Nonetheless, it is expected that global consumption will take two to three years to recover, with the pace of recovery dependent on the duration of the current positive cycle.

The Spot Affordability Index, which measures the relative price of a basket of commodities in comparison to a basket of fertilizers, is already showing positive trends, with the 12-month moving average steadily increasing and expected to reach positive territory in the coming months. “When the moving average turns positive, it signifies the end of the negative cyclical period that began at the end of 2021, which is a positive development for consumption,” notes Fonseca.

Outlook for Fertilizer Markets

Nitrogen-based fertilizers are known for their volatility, given their close ties to oil and natural gas markets. However, the need to replenish lost demand has driven urea prices downward, subsequently impacting ammonia prices.

The resulting price mismatch caused the ammonia/urea ratio to soar. It was only when natural gas prices started declining seasonally that ammonia prices followed suit, leading to a nearly halved ratio. A low ratio indicates greater stability in urea prices, as it serves as a proxy for production costs.

Global demand for urea is expected to benefit from this stability at current levels, gradually increasing throughout 2023 as it transitions from a sluggish state in 2022 to a healthier one in 2024.

In contrast to potash and nitrogen, phosphate prices experienced a significant surge last year following the conflict in Ukraine, despite the input’s lesser exposure to Russia.

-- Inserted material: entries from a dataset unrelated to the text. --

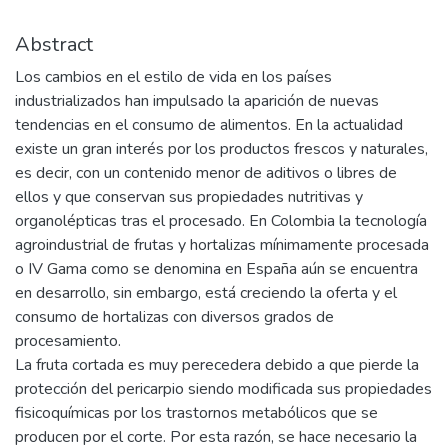
Abstract
Los cambios en el estilo de vida en los países
industrializados han impulsado la aparición de nuevas
tendencias en el consumo de alimentos. En la actualidad
existe un gran interés por los productos frescos y naturales,
es decir, con un contenido menor de aditivos o libres de
ellos y que conservan sus propiedades nutritivas y
organolépticas tras el procesado. En Colombia la tecnología
agroindustrial de frutas y hortalizas mínimamente procesada
o IV Gama como se denomina en España aún se encuentra
en desarrollo, sin embargo, está creciendo la oferta y el
consumo de hortalizas con diversos grados de
procesamiento.
La fruta cortada es muy perecedera debido a que pierde la
protección del pericarpio siendo modificada sus propiedades
fisicoquímicas por los trastornos metabólicos que se
producen por el corte. Por esta razón, se hace necesario la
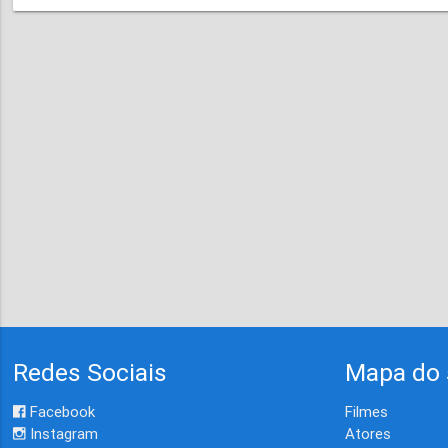
Redes Sociais
Mapa do 
Facebook
Filmes
Instagram
Atores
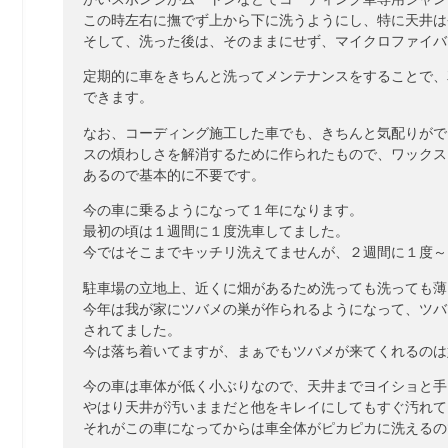
この時左右に撫でず上から下に洗うようにし、特に天井は
そして、洗った後は、そのままにせず、マイクロファイバ
定期的に車をきちんと洗ってメンテナンスをすることで、
できます。
なお、コーディング施工した車でも、きちんと気配りがで
スの煩わしさを解消するために作られたもので、ワックス
あるので基本的に不要です。
今の車に乗るようになって１年になります。
最初の頃は１週間に１度洗車してました。
今ではそこまでキッチリ洗えてませんが、２週間に１度～
駐車場の立地上、近くに畑があるため洗っても洗っても薄
今年は我が家にツバメの巣が作られるようになって、ツバ
されてました。
今は落ち着いてますが、まぁでもツバメが来てくれるのは
今の車は車体が低く小ぶりなので、天井までヨイショと手
やはり天井が汚いままだと他をキレイにしてもすぐ汚れて
それがこの車になってからは車全体がピカピカに洗えるの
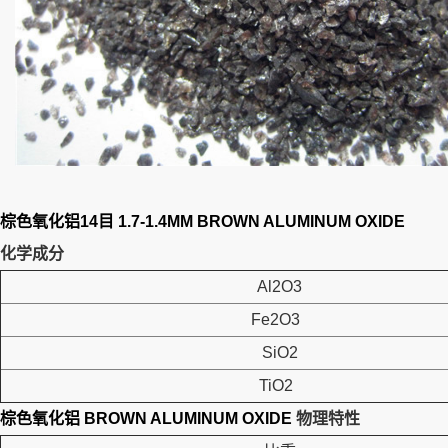
棕色氧化铝14目 1.7-1.4MM BROWN ALUMINUM OXIDE
化学成分
Al2O3
Fe2O3
SiO2
TiO2
棕色氧化铝 BROWN ALUMINUM OXIDE
物理特性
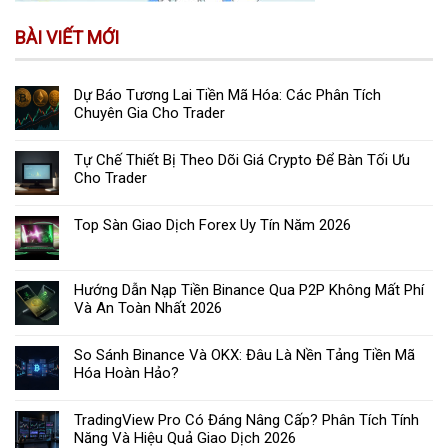
BÀI VIẾT MỚI
Dự Báo Tương Lai Tiền Mã Hóa: Các Phân Tích
Chuyên Gia Cho Trader
Tự Chế Thiết Bị Theo Dõi Giá Crypto Để Bàn Tối Ưu
Cho Trader
Top Sàn Giao Dịch Forex Uy Tín Năm 2026
Hướng Dẫn Nạp Tiền Binance Qua P2P Không Mất Phí
Và An Toàn Nhất 2026
So Sánh Binance Và OKX: Đâu Là Nền Tảng Tiền Mã
Hóa Hoàn Hảo?
TradingView Pro Có Đáng Nâng Cấp? Phân Tích Tính
Năng Và Hiệu Quả Giao Dịch 2026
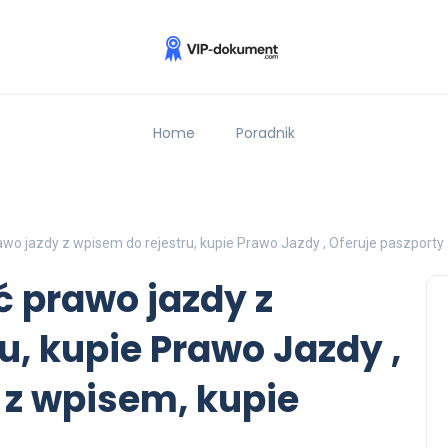
Home
Poradnik
wo jazdy z wpisem do rejestru, kupie Prawo Jazdy , Oferuje paszporty 
 prawo jazdy z
u, kupie Prawo Jazdy ,
 z wpisem, kupie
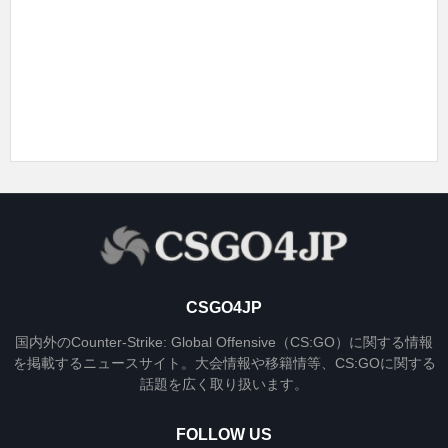
CSGO4JP
国内外のCounter-Strike: Global Offensive（CS:GO）に関する情報
を掲載するニュースサイト。大会情報や移籍情等、CS:GOに関する
話題を広く取り扱います。
FOLLOW US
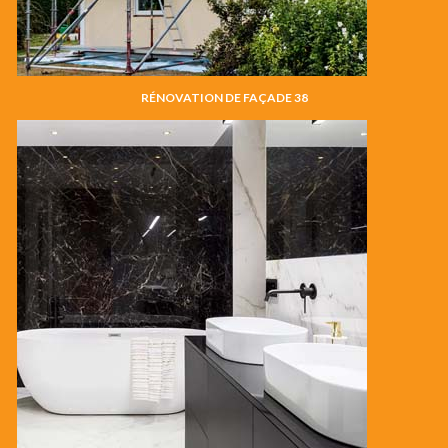
RÉNOVATION DE FAÇADE 38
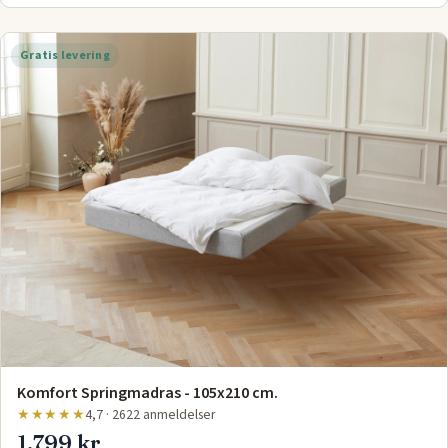
Gratis levering
Komfort Springmadras - 105x210 cm.
★★★★★
4,7 · 2622 anmeldelser
1.799 kr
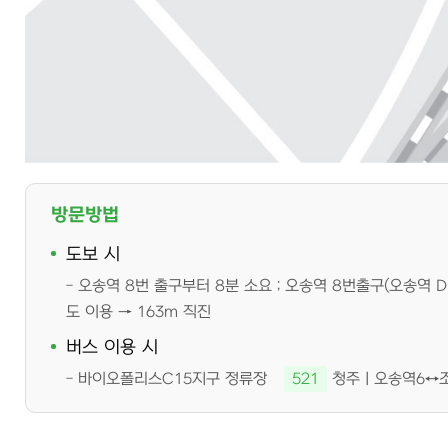
방문방법
도보 시
오송역 8번 출구부터 8분 소요 ; 오송역 8번출구(오송역 
도 이용 → 163m 직진
버스 이용 시
바이오폴리스C15지구 정류장
521
청주ㅣ오송역6↔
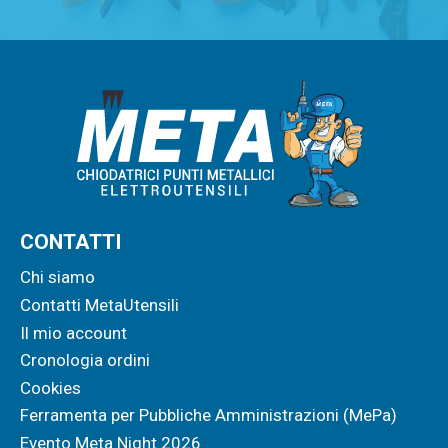
CONTATTI
Chi siamo
Contatti MetaUtensili
Il mio account
Cronologia ordini
Cookies
Ferramenta per Pubbliche Amministrazioni (MePa)
Evento Meta Night 2026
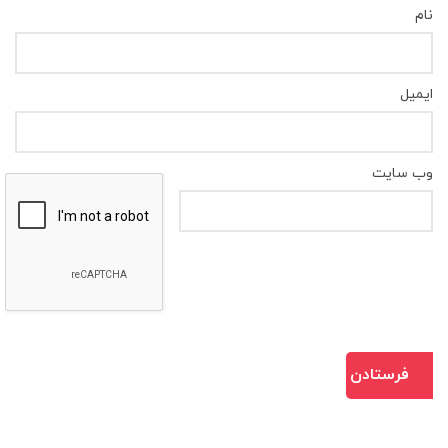
نام
ایمیل
وب‌ سایت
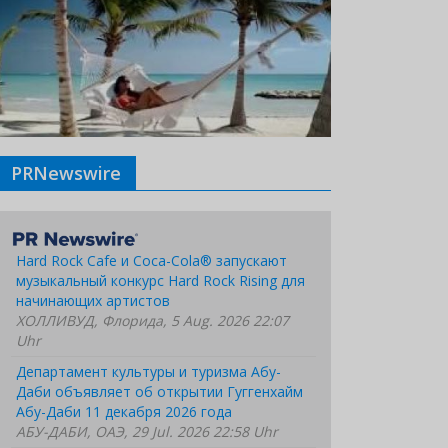
PRNewswire
Hard Rock Cafe и Coca-Cola® запускают
музыкальный конкурс Hard Rock Rising для
начинающих артистов
ХОЛЛИВУД, Флорида, 5 Aug. 2026 22:07
Uhr
Департамент культуры и туризма Абу-
Даби объявляет об открытии Гуггенхайм
Абу-Даби 11 декабря 2026 года
АБУ-ДАБИ, ОАЭ, 29 Jul. 2026 22:58 Uhr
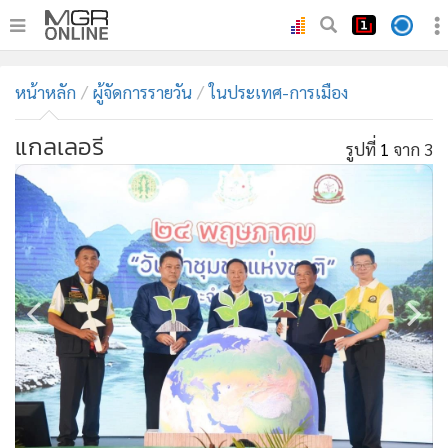
•
หน้าหลัก
หน้าหลัก
ผู้จัดการรายวัน
ในประเทศ-การเมือง
•
ทันเหตุการณ์
•
ภาคใต้
แกลเลอรี
รูปที่
1
จาก 3
•
ภูมิภาค
•
Online Section
•
บันเทิง
•
ผู้จัดการรายวัน
•
คอลัมนิสต์
•
ละคร
•
CbizReview
•
Cyber BIZ
•
ผู้จัดกวน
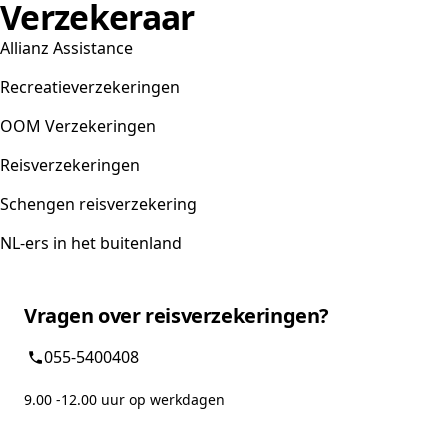
Verzekeraar
Allianz Assistance
Recreatieverzekeringen
OOM Verzekeringen
Reisverzekeringen
Schengen reisverzekering
NL-ers in het buitenland
Vragen over reisverzekeringen?
055-5400408
9.00 -12.00 uur op werkdagen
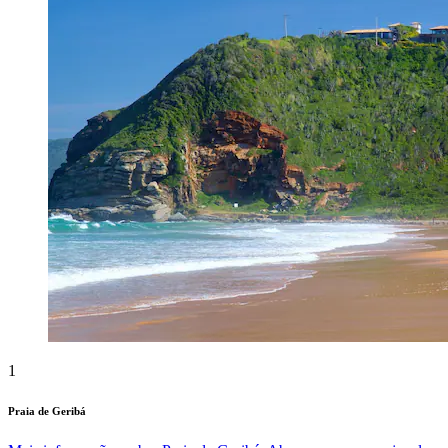
1
Praia de Geribá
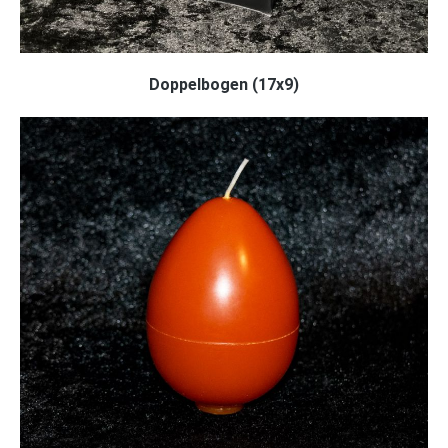
Doppelbogen (17x9)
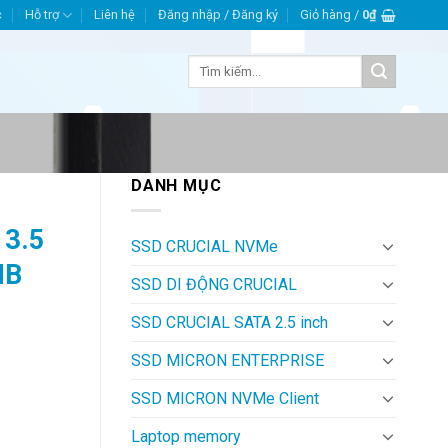
c
Hỗ trợ
Liên hệ
Đăng nhập / Đăng ký
Giỏ hàng /
0
₫
Tìm
kiếm:
DANH MỤC
 3.5
SSD CRUCIAL NVMe
MB
SSD DI ĐỘNG CRUCIAL
SSD CRUCIAL SATA 2.5 inch
SSD MICRON ENTERPRISE
SSD MICRON NVMe Client
Laptop memory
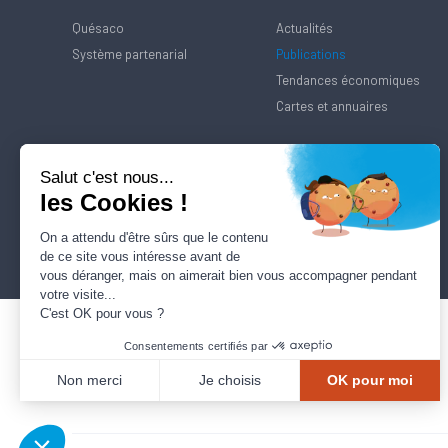
Quésaco
Actualités
Système partenarial
Publications
Tendances économiques
Cartes et annuaires
Salut c'est nous...
les Cookies !
On a attendu d'être sûrs que le contenu
de ce site vous intéresse avant de
vous déranger, mais on aimerait bien vous accompagner pendant
votre visite...
C'est OK pour vous ?
Consentements certifiés par
Non merci
Je choisis
OK pour moi
Axeptio consent
Plateforme de Gestion du Consentement : Personnalisez vos Options
Notre plateforme vous permet d'adapter et de gérer vos paramètres de confidentialité, en ga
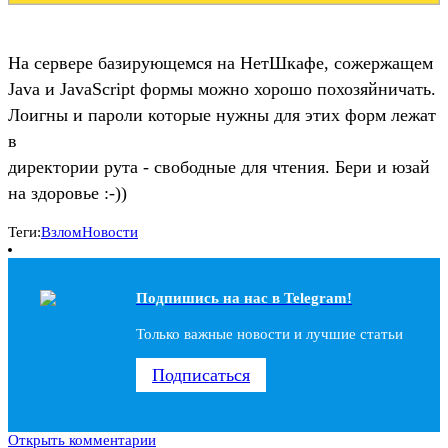
На сервере базирующемся на НетШкафе, сожержащем
Java и JavaScript формы можно хорошо похозяйничать.
Лоигны и пароли которые нужны для этих форм лежат
в
директории рута - свободные для чтения. Бери и юзай
на здоровье :-))
Теги:
Взлом
Новости
Подпишись на наc в Telegram!
Только важные новости и лучшие статьи
Подписаться
Открыть комментарии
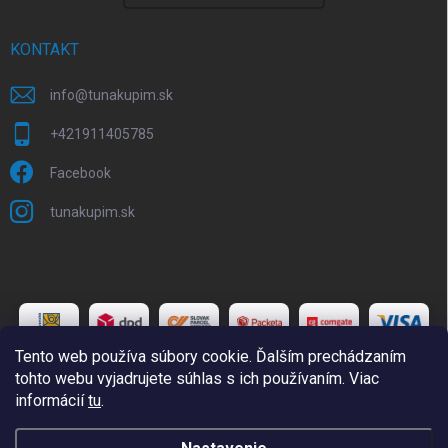
KONTAKT
info
@
tunakupim.sk
+421911405785
Facebook
tunakupim.sk
Tento web používa súbory cookie. Ďalším prechádzaním
tohto webu vyjadrujete súhlas s ich používaním. Viac
informácií
tu
.
Copyright 2026
TuNakupim.sk
. Všetky práva vyhradené.
Upraviť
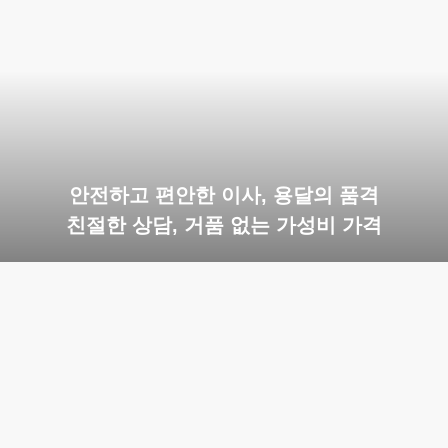
안전하고 편안한 이사, 용달의 품격
친절한 상담, 거품 없는 가성비 가격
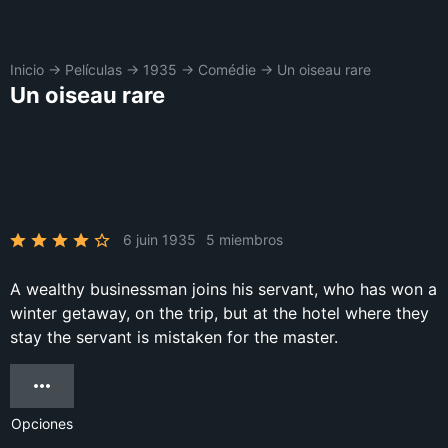
Inicio
→
Películas
→
1935
→
Comédie
→
Un oiseau rare
Un oiseau rare
6 juin 1935
5 miembros
A wealthy businessman joins his servant, who has won a
winter getaway, on the trip, but at the hotel where they
stay the servant is mistaken for the master.
Opciones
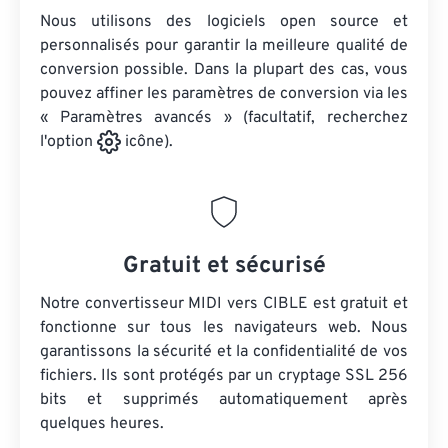
Nous utilisons des logiciels open source et
personnalisés pour garantir la meilleure qualité de
conversion possible. Dans la plupart des cas, vous
pouvez affiner les paramètres de conversion via les
« Paramètres avancés » (facultatif, recherchez
l'option
icône).
Gratuit et sécurisé
Notre convertisseur MIDI vers CIBLE est gratuit et
fonctionne sur tous les navigateurs web. Nous
garantissons la sécurité et la confidentialité de vos
fichiers. Ils sont protégés par un cryptage SSL 256
bits et supprimés automatiquement après
quelques heures.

Consequently, phosphate consumption saw a substantial and anticipated decline in 2022.

Despite weakened demand, prices remained elevated due to reduced Chinese exports.

As Chinese domestic consumption emerges from its peak season, there may be a return of Chinese volumes to the global market, depending on export parity, which could contribute to downward price movement.

While potash prices continue to decline, this has not yet translated into increased demand. The market has reached a relative equilibrium, with sporadic periods of strong demand from Brazil and India.

However, even this demand has been unable to prevent potash prices from dropping due to ample supply.

Reports suggest increased market activity from Belarus despite sanctions imposed by the EU and the US. If Belarus expands its market share as expected, the resulting increase in exportable volumes would further drive down prices.

In summary, the fertilizer industry is witnessing a gradual improvement in affordability after facing significant challenges in recent years.

The market outlook varies across different fertilizer types, with urea expected to stabilize at current levels, phosphate prices potentially experiencing downward movement with the return of Chinese volumes, and potash prices remaining under pressure due to ample supply.

These dynamics will shape the recovery and future trajectory of fertilizer consumption in the coming years.